What the task asks: Transcribe every record verbatim; no pictures.

++++++++++++++++++++

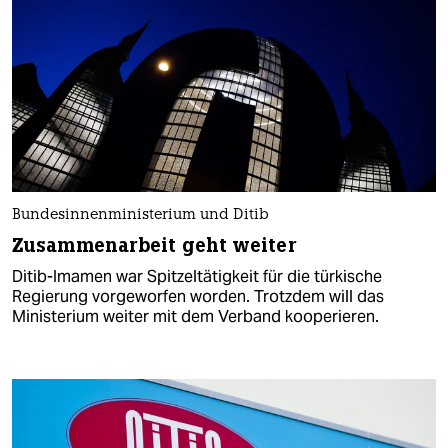
Bundesinnenministerium und Ditib
Zusammenarbeit geht weiter
Ditib-Imamen war Spitzeltätigkeit für die türkische
Regierung vorgeworfen worden. Trotzdem will das
Ministerium weiter mit dem Verband kooperieren.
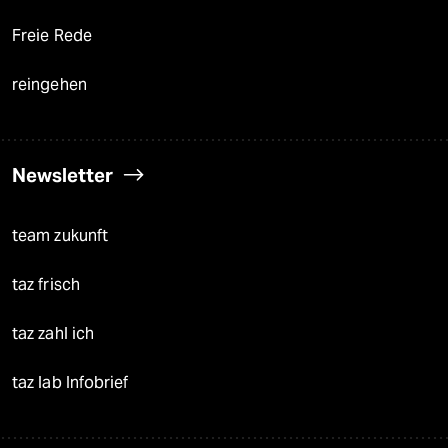
Freie Rede
reingehen
Newsletter
team zukunft
taz frisch
taz zahl ich
taz lab Infobrief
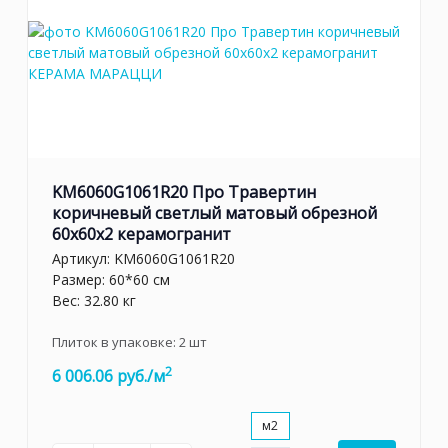
KM6060G1061R20 Про Травертин
коричневый светлый матовый обрезной
60x60x2 керамогранит
Артикул:
KM6060G1061R20
Размер: 60*60 см
Вес: 32.80 кг
Плиток в упаковке:
2
шт
2
6 006.06 руб./м
м2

++++++++++++++++++++

Answer box:
Bundesinnenministerium und Ditib
Zusammenarbeit geht weiter
Ditib-Imamen war Spitzeltätigkeit für die türkische
Regierung vorgeworfen worden. Trotzdem will das
Ministerium weiter mit dem Verband kooperieren.
Freie Rede
reingehen
Newsletter
team zukunft
taz frisch
taz zahl ich
taz lab Infobrief
KM6060G1061R20 Про Травертин
коричневый светлый матовый обрезной
60x60x2 керамогранит
Артикул:
KM6060G1061R20
Размер: 60*60 см
Вес: 32.80 кг
Плиток в упаковке:
2
шт
2
6 006.06 руб./м
м2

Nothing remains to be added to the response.